"It would be a pity to waste time, señor. I will get some torches made to-morrow. Some of the trees have resin, and by melting this I can make torches that would do very well. By their aid we could get the mules down without waiting for daylight. As they have already come up the torrent, they will have less fear in going down, for the stream will help them instead of keeping them back. I will go first with José and his mule; she is as steady as a rock, and where she goes the others will follow; and with five torches along the line they will be able to see well enough."
"Four torches, Dias. Your wife rode coming up, and she had better ride going down."
"She can hold a torch as she sits; it does not matter to us if we get wet to the waist, but it would be very uncomfortable for her. We shall have to put the largest burdens on to the mules. One of the riding mules could carry the two llamas, or if you think that that is too much, we can tie each across a separate mule. They were more trouble coming up than all the mules put together. We had pretty nearly to carry them through the deep places, though at other points they leapt from rock to rock cleverly enough."
"I am not going to be left behind if you are going to the fight, señor," Donna Maria said, "if you will give me one of your pistols."

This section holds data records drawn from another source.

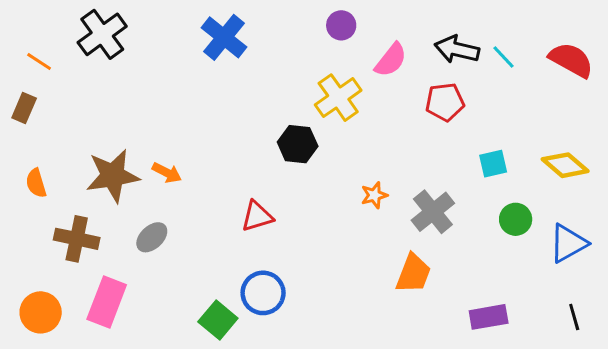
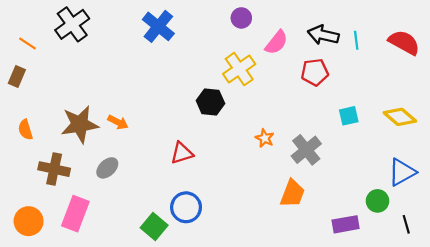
cyan line: (504, 57) -> (356, 40), turned 36
orange star: (374, 195) -> (265, 138), turned -30
green circle: (516, 219) -> (377, 201), moved

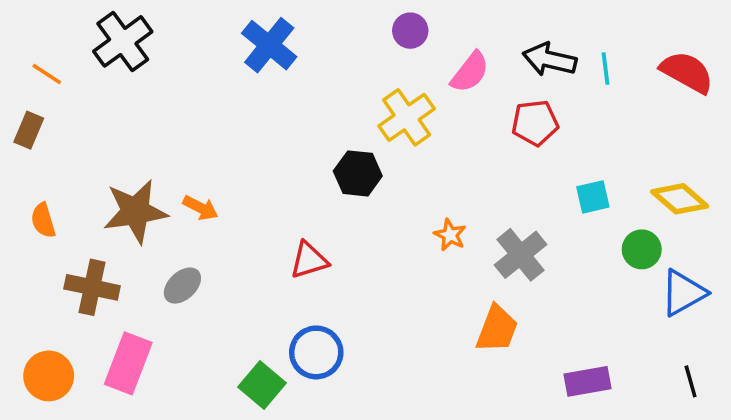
green circle: (377, 201) -> (642, 249), moved

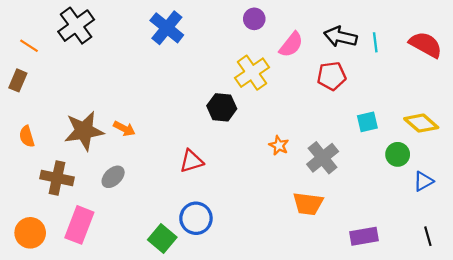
blue triangle: (683, 293) -> (423, 181), size x0.7
orange trapezoid: (497, 329) -> (308, 204), turned 76

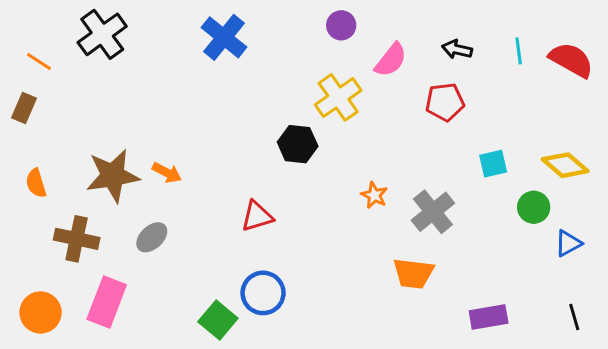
black arrow: (340, 37) -> (457, 49), size x0.7
cyan line: (375, 42) -> (519, 51), moved

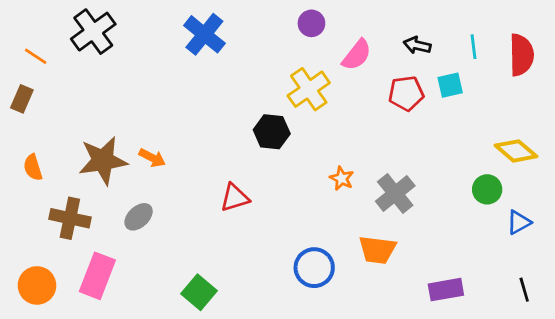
red semicircle: (571, 60) -> (521, 55), turned 60
cyan square: (493, 164) -> (450, 85), moved
blue circle: (263, 293) -> (314, 268), moved

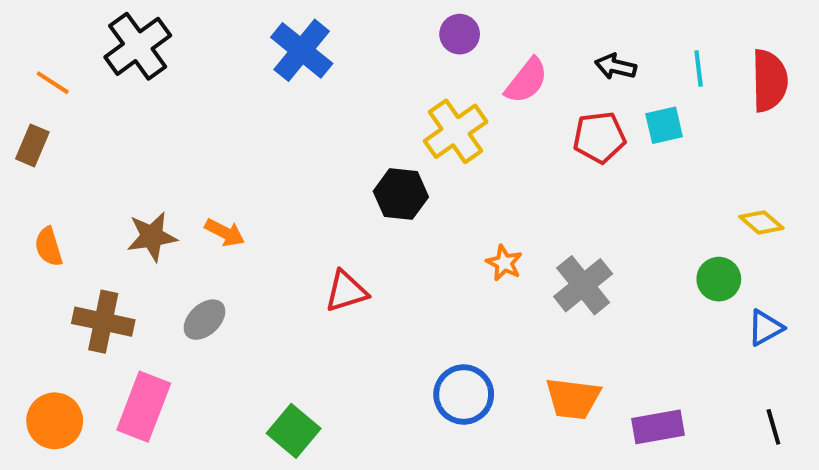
yellow diamond: (516, 151) -> (761, 222), size x0.7
brown star: (103, 161) -> (152, 237), size x0.7
orange trapezoid: (377, 250) -> (573, 399), moved

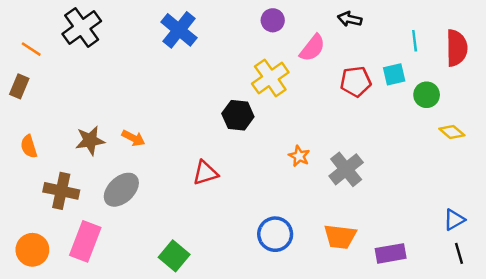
black arrow: (616, 67) -> (350, 19), moved
green circle: (719, 279) -> (427, 95), moved
gray ellipse: (204, 320) -> (121, 190), size x1.4
blue triangle: (765, 328) -> (454, 220), moved

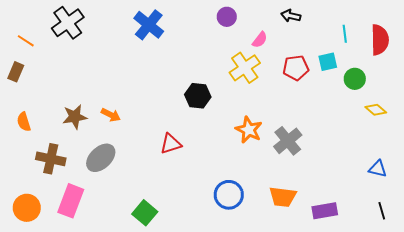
pink semicircle: (312, 48) -> (260, 40), size x0.7
yellow cross: (270, 78) -> (245, 68), moved
orange star: (299, 156) -> (249, 130), size x1.5
blue triangle: (454, 220) -> (378, 169), moved, turned 42

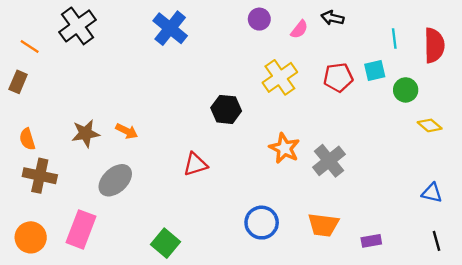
pink semicircle: (260, 40) -> (299, 29), moved
brown cross: (51, 159) -> (40, 176), moved
purple rectangle: (325, 211) -> (371, 241), size x0.7

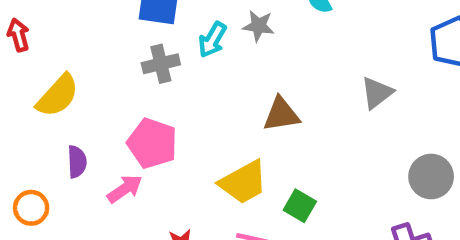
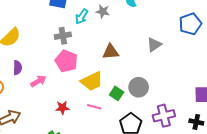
gray cross: (161, 64) -> (63, 36), moved
pink pentagon: (152, 143) -> (66, 61), moved
gray circle: (431, 177) -> (139, 87), moved

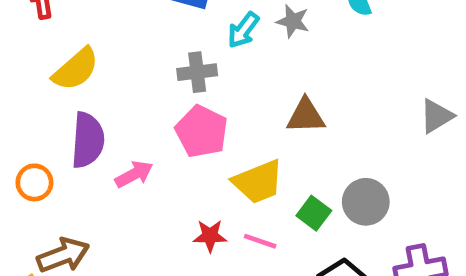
gray triangle: (154, 45) -> (437, 116), moved
purple semicircle: (18, 68) -> (88, 140), size x1.6
red star: (62, 108) -> (210, 236), moved

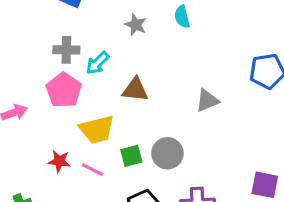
cyan arrow: (243, 30) -> (97, 63), moved
gray triangle: (437, 116) -> (207, 101), moved
green square: (314, 213) -> (131, 156), turned 30

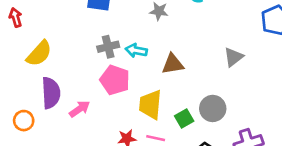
cyan arrow: (97, 63) -> (136, 51), turned 70
yellow trapezoid: (97, 129) -> (150, 105), turned 124

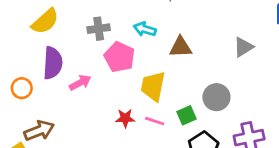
gray cross: (108, 47) -> (99, 29), moved
green square: (184, 119) -> (187, 115), moved

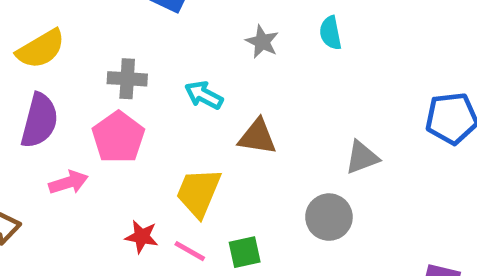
pink pentagon: (120, 57) -> (118, 137), moved
pink arrow: (80, 83) -> (68, 182), moved
gray circle: (216, 97) -> (329, 217), moved

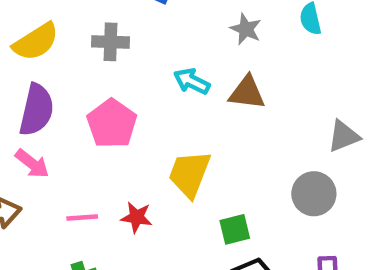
gray cross: (127, 79) -> (111, 42), moved
brown triangle: (257, 137) -> (247, 93), moved
pink arrow: (68, 182) -> (32, 164), moved, turned 57
pink line: (190, 251) -> (82, 217), moved, turned -32

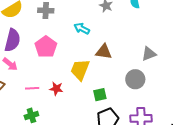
brown triangle: (247, 93) -> (104, 52), moved

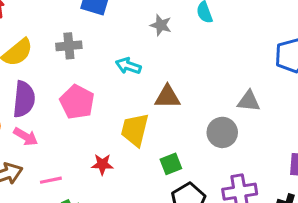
gray triangle: (149, 54) -> (249, 101), moved, turned 35
pink line: (32, 88) -> (51, 180), moved

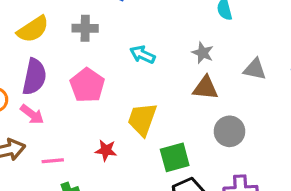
gray star: (161, 25) -> (203, 53), moved
brown triangle: (167, 97) -> (205, 88), moved
gray triangle: (249, 101) -> (255, 69), moved
green square: (171, 164) -> (175, 157), size x1.4

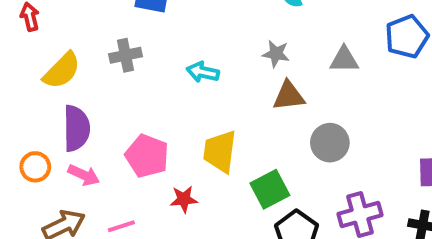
pink pentagon: (87, 85) -> (147, 156), moved

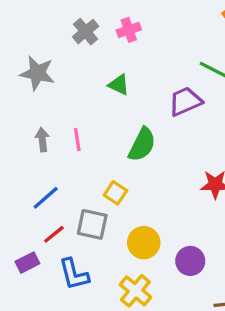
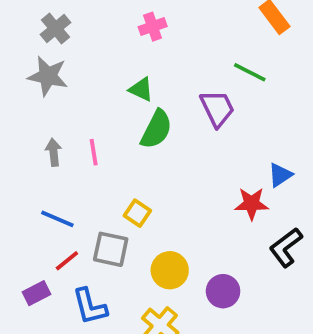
gray cross: (86, 32) -> (55, 28), moved
purple trapezoid: (185, 101) -> (217, 108), turned 88
green semicircle: (142, 145) -> (156, 129), moved
blue line: (46, 198) -> (57, 219), turned 64

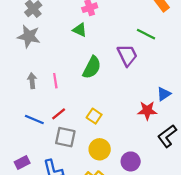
green triangle: (141, 89) -> (80, 30), moved
yellow square: (137, 213) -> (94, 116), moved
red line: (67, 261) -> (59, 114), moved

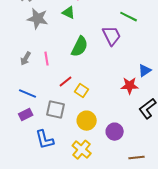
gray star: (29, 36) -> (38, 19), moved
gray arrow: (32, 81) -> (26, 59), turned -144
red line: (59, 114) -> (66, 82), moved
purple rectangle: (22, 163) -> (26, 115), moved

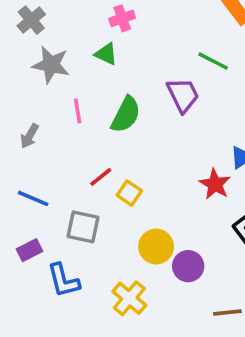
pink line: (47, 59) -> (78, 111), moved
red star: (130, 86) -> (215, 184), turned 30
purple rectangle: (26, 115) -> (29, 250), moved
yellow circle: (87, 121) -> (156, 247), moved

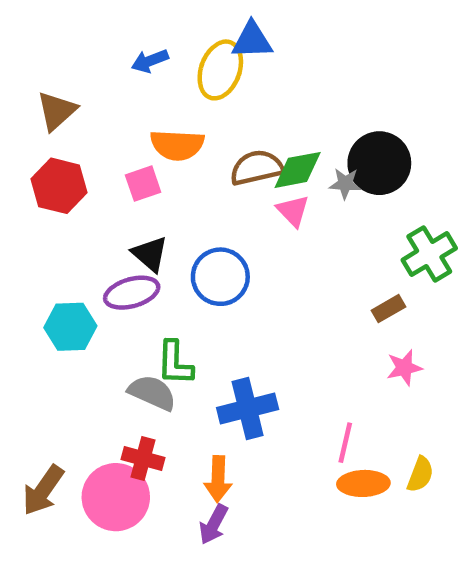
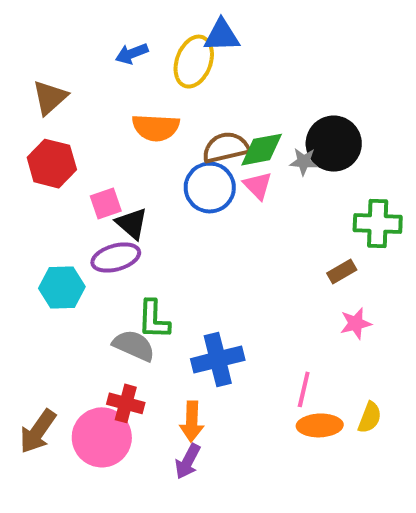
pink square: (143, 184) -> (106, 204), moved
green cross: (429, 254) -> (378, 224), turned 33
blue circle: (220, 277) -> (210, 188), moved

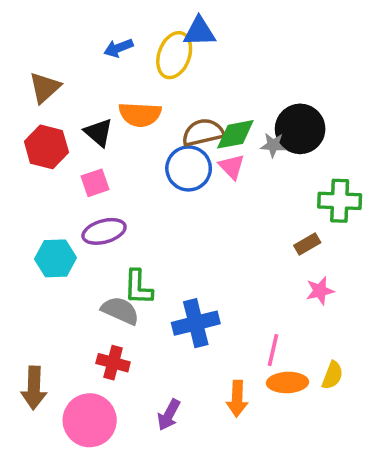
black triangle: (132, 224) -> (99, 132), moved
orange arrow: (192, 421) -> (237, 399), moved
brown arrow: (38, 431) -> (34, 388), turned -33
pink circle: (102, 437) -> (90, 420), moved

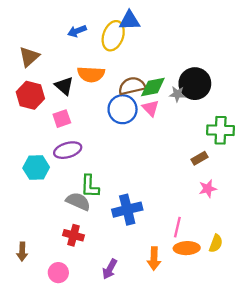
brown arrow: (34, 388) -> (22, 252), size x0.7
pink circle: (90, 420) -> (58, 273), size x0.6

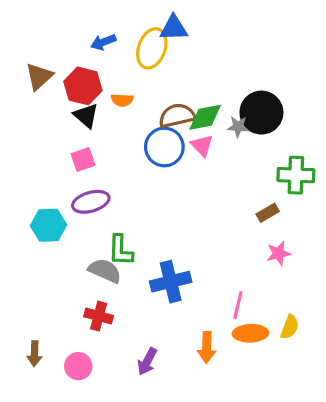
orange semicircle: (91, 74) -> (122, 100), size x0.6
red hexagon: (30, 95) -> (83, 86), moved
brown arrow: (22, 252) -> (34, 354), moved

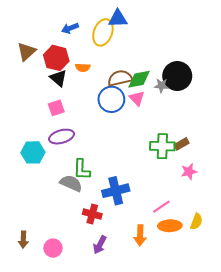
green cross: (296, 175) -> (162, 146), moved
pink line: (238, 305) -> (161, 207), turned 42
red cross: (99, 316) -> (92, 214), moved

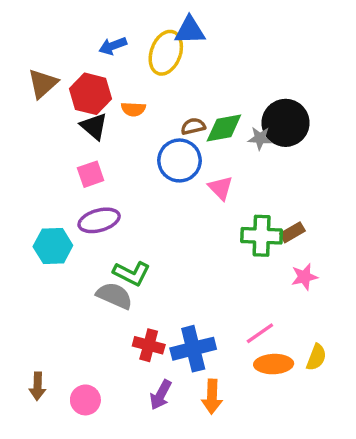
brown semicircle: (120, 78) -> (193, 126), size x0.6
pink triangle: (137, 98) -> (221, 188), moved
green L-shape: (82, 169) -> (132, 273), turned -65
blue cross: (116, 191) -> (193, 349), moved
orange arrow: (140, 235) -> (212, 397), moved

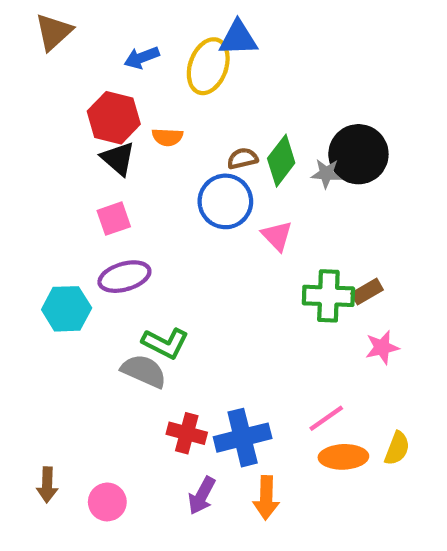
brown triangle: (43, 84) -> (54, 32), moved
green diamond: (224, 128) -> (281, 161), turned -42

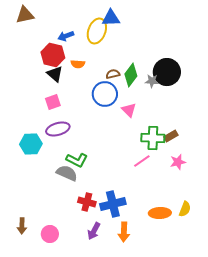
brown triangle: (54, 32) -> (25, 15), turned 30
blue arrow: (142, 58) -> (66, 36), moved
pink line: (326, 418) -> (142, 161), moved

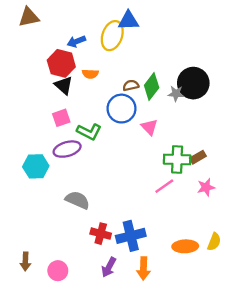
green L-shape: (77, 160) -> (89, 132), moved

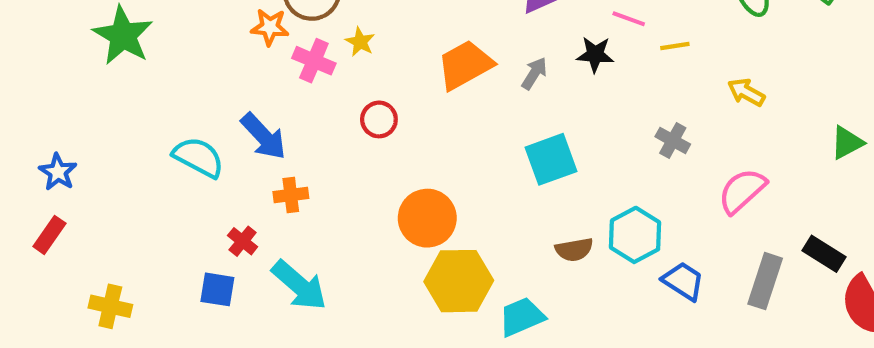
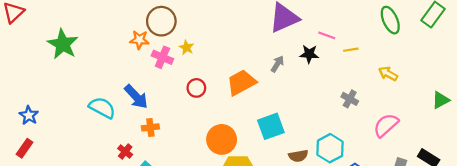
orange trapezoid: (465, 65) -> (241, 82), moved
cyan square: (551, 159) -> (271, 126), moved

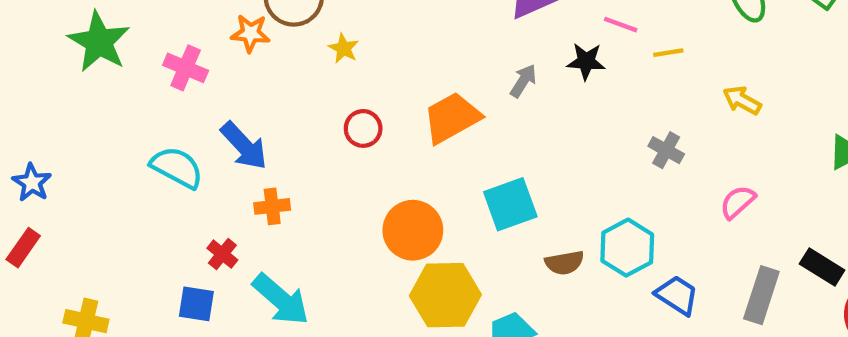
pink cross: (162, 57) -> (186, 68), moved
pink semicircle: (386, 125) -> (738, 202), size x0.7

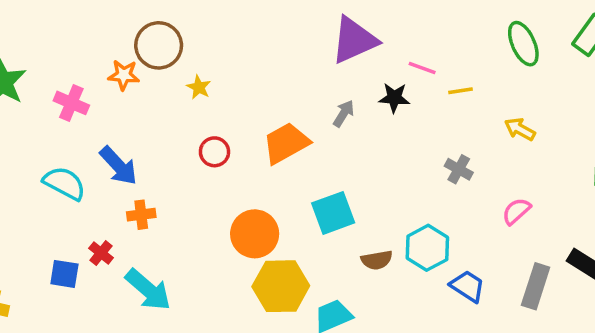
blue square: (196, 304) -> (64, 274), moved

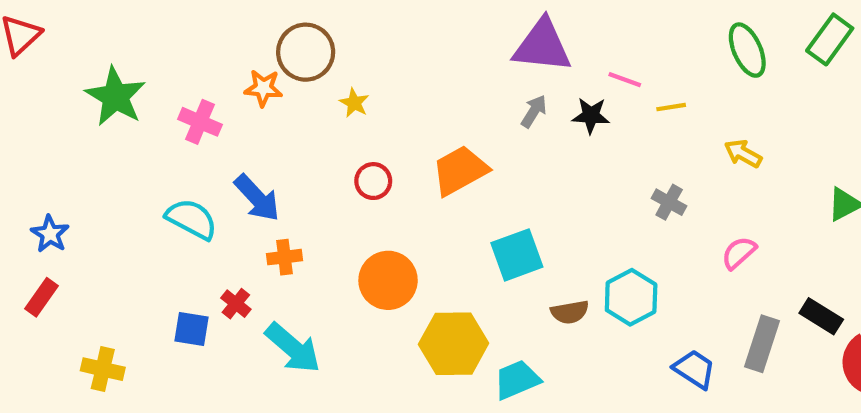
purple triangle: (354, 40) -> (542, 46), turned 30
gray arrow: (344, 113) -> (534, 111), moved
orange circle: (255, 234) -> (388, 280), moved
blue trapezoid: (468, 286) -> (694, 369), moved

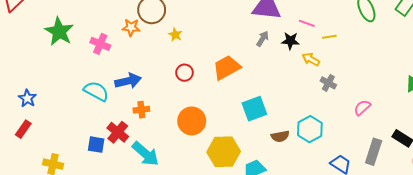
yellow arrow: (743, 154) -> (311, 59), moved
blue arrow: (257, 198) -> (128, 81), turned -60
red cross: (236, 304) -> (118, 132), size x1.5

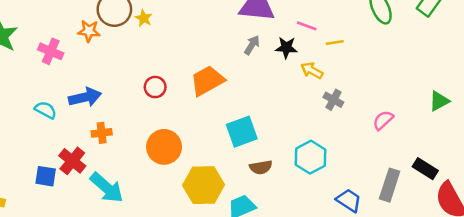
yellow star: (175, 35) -> (144, 18), moved
cyan semicircle: (96, 91) -> (46, 110), size x0.7
pink semicircle: (362, 108) -> (383, 120), moved
brown semicircle: (280, 136) -> (261, 167), moved

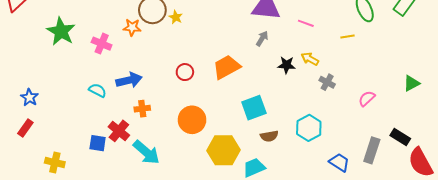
yellow line: (335, 42) -> (347, 37), moved
black star: (286, 48) -> (286, 65), moved

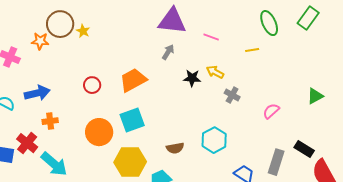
cyan square: (254, 108) -> (132, 120), moved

"We could manage that, I should think," Harry said. "We can put you on one of the steadiest mules when we first go down, and with one at each side of you we can manage it very well. José must go on a hundred yards ahead to see whether any of the savages are on the watch at their end, and if so, you must wait till we have cleared them out. You see, we shall have no hesitation in shooting any of them if necessary, and though that would bring the rest of them down on us, yet when our squibs and crackers begin to fly among them, you may be sure they won't face us for an instant."
Dias grumbled that his wife had better stay where she was till they went back for the mules; but Harry said: "I do think, Dias, that she had better go with us. It would be cruel to leave her now that we are going into a fight—leave her all alone to tremble for our lives, with a knowledge that if things should go wrong with us the savages will soon be up here."
"Well, señor, if you think so, there is no more to be said."
"I am not going to be made a trouble of," Maria said. "I shall go down on foot like the rest of you. I will take some other clothes with me, so that when you all come back for the mules I can change into them."
"Perhaps that would be the best plan," Harry agreed. "Now I will go back and take Bertie's place. It is my turn to be on watch, and he will be wanting to hear the news."
"Well, Harry, is it all right?" Bertie asked as he heard his brother coming up to him.